Records for this exercise Start Marker

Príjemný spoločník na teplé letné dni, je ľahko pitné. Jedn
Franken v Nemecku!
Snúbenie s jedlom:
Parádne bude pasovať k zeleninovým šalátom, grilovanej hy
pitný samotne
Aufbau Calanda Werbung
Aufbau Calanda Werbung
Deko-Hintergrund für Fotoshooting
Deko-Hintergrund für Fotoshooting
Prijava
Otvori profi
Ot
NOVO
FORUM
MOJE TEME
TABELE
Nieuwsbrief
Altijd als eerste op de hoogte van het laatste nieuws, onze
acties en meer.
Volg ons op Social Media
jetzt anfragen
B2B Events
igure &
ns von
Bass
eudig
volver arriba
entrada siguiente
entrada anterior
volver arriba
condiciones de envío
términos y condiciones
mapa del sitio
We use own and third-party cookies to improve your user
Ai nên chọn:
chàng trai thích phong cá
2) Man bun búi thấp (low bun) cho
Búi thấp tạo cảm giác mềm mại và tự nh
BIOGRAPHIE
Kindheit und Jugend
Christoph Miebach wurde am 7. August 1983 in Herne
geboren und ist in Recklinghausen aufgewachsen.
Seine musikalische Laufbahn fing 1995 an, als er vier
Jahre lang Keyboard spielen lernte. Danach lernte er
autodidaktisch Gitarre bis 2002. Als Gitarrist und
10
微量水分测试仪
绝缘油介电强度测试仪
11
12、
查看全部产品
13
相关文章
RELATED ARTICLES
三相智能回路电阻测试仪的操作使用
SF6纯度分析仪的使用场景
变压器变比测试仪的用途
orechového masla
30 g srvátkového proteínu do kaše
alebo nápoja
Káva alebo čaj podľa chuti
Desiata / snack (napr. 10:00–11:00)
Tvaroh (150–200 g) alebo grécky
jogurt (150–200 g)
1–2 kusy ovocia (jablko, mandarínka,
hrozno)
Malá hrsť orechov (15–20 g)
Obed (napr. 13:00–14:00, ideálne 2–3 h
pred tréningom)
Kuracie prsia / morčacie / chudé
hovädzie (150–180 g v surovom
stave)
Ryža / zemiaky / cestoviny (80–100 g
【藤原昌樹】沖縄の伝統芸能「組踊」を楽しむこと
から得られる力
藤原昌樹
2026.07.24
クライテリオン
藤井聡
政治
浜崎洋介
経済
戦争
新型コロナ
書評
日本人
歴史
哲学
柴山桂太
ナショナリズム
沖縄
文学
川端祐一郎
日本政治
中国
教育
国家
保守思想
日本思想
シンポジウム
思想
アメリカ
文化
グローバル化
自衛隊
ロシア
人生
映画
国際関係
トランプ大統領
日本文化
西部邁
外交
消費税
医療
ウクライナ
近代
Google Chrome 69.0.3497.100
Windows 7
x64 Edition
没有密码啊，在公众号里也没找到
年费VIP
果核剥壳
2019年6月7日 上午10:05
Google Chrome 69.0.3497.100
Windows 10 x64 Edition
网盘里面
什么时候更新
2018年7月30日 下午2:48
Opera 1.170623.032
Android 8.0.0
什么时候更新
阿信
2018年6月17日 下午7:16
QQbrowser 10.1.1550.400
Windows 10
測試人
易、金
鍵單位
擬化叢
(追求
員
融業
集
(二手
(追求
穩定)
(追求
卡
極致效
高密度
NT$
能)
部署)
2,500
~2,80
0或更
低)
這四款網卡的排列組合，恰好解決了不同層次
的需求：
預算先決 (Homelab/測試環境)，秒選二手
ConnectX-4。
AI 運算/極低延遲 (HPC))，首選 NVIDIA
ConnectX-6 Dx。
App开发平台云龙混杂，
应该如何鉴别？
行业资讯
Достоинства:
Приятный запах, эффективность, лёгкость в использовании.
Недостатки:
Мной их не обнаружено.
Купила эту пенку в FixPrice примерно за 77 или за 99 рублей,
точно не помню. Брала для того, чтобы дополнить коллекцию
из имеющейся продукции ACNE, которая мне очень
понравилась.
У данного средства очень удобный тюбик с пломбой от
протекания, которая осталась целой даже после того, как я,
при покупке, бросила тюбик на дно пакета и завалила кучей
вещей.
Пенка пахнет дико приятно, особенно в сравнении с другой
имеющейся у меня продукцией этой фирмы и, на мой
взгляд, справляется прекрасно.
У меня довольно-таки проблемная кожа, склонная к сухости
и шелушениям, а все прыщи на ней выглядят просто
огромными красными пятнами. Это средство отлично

Records for this exercise End Marker

• Activity
Copy out the data above, word for word.

• Result
Príjemný spoločník na teplé letné dni, je ľahko pitné. Jedn
Franken v Nemecku!
Snúbenie s jedlom:
Parádne bude pasovať k zeleninovým šalátom, grilovanej hy
pitný samotne
Aufbau Calanda Werbung
Aufbau Calanda Werbung
Deko-Hintergrund für Fotoshooting
Deko-Hintergrund für Fotoshooting
Prijava
Otvori profi
Ot
NOVO
FORUM
MOJE TEME
TABELE
Nieuwsbrief
Altijd als eerste op de hoogte van het laatste nieuws, onze
acties en meer.
Volg ons op Social Media
jetzt anfragen
B2B Events
igure &
ns von
Bass
eudig
volver arriba
entrada siguiente
entrada anterior
volver arriba
condiciones de envío
términos y condiciones
mapa del sitio
We use own and third-party cookies to improve your user
Ai nên chọn:
chàng trai thích phong cá
2) Man bun búi thấp (low bun) cho
Búi thấp tạo cảm giác mềm mại và tự nh
BIOGRAPHIE
Kindheit und Jugend
Christoph Miebach wurde am 7. August 1983 in Herne
geboren und ist in Recklinghausen aufgewachsen.
Seine musikalische Laufbahn fing 1995 an, als er vier
Jahre lang Keyboard spielen lernte. Danach lernte er
autodidaktisch Gitarre bis 2002. Als Gitarrist und
10
微量水分测试仪
绝缘油介电强度测试仪
11
12、
查看全部产品
13
相关文章
RELATED ARTICLES
三相智能回路电阻测试仪的操作使用
SF6纯度分析仪的使用场景
变压器变比测试仪的用途
orechového masla
30 g srvátkového proteínu do kaše
alebo nápoja
Káva alebo čaj podľa chuti
Desiata / snack (napr. 10:00–11:00)
Tvaroh (150–200 g) alebo grécky
jogurt (150–200 g)
1–2 kusy ovocia (jablko, mandarínka,
hrozno)
Malá hrsť orechov (15–20 g)
Obed (napr. 13:00–14:00, ideálne 2–3 h
pred tréningom)
Kuracie prsia / morčacie / chudé
hovädzie (150–180 g v surovom
stave)
Ryža / zemiaky / cestoviny (80–100 g
【藤原昌樹】沖縄の伝統芸能「組踊」を楽しむこと
から得られる力
藤原昌樹
2026.07.24
クライテリオン
藤井聡
政治
浜崎洋介
経済
戦争
新型コロナ
書評
日本人
歴史
哲学
柴山桂太
ナショナリズム
沖縄
文学
川端祐一郎
日本政治
中国
教育
国家
保守思想
日本思想
シンポジウム
思想
アメリカ
文化
グローバル化
自衛隊
ロシア
人生
映画
国際関係
トランプ大統領
日本文化
西部邁
外交
消費税
医療
ウクライナ
近代
Google Chrome 69.0.3497.100
Windows 7
x64 Edition
没有密码啊，在公众号里也没找到
年费VIP
果核剥壳
2019年6月7日 上午10:05
Google Chrome 69.0.3497.100
Windows 10 x64 Edition
网盘里面
什么时候更新
2018年7月30日 下午2:48
Opera 1.170623.032
Android 8.0.0
什么时候更新
阿信
2018年6月17日 下午7:16
QQbrowser 10.1.1550.400
Windows 10
測試人
易、金
鍵單位
擬化叢
(追求
員
融業
集
(二手
(追求
穩定)
(追求
卡
極致效
高密度
NT$
能)
部署)
2,500
~2,80
0或更
低)
這四款網卡的排列組合，恰好解決了不同層次
的需求：
預算先決 (Homelab/測試環境)，秒選二手
ConnectX-4。
AI 運算/極低延遲 (HPC))，首選 NVIDIA
ConnectX-6 Dx。
App开发平台云龙混杂，
应该如何鉴别？
行业资讯
Достоинства:
Приятный запах, эффективность, лёгкость в использовании.
Недостатки:
Мной их не обнаружено.
Купила эту пенку в FixPrice примерно за 77 или за 99 рублей,
точно не помню. Брала для того, чтобы дополнить коллекцию
из имеющейся продукции ACNE, которая мне очень
понравилась.
У данного средства очень удобный тюбик с пломбой от
протекания, которая осталась целой даже после того, как я,
при покупке, бросила тюбик на дно пакета и завалила кучей
вещей.
Пенка пахнет дико приятно, особенно в сравнении с другой
имеющейся у меня продукцией этой фирмы и, на мой
взгляд, справляется прекрасно.
У меня довольно-таки проблемная кожа, склонная к сухости
и шелушениям, а все прыщи на ней выглядят просто
огромными красными пятнами. Это средство отлично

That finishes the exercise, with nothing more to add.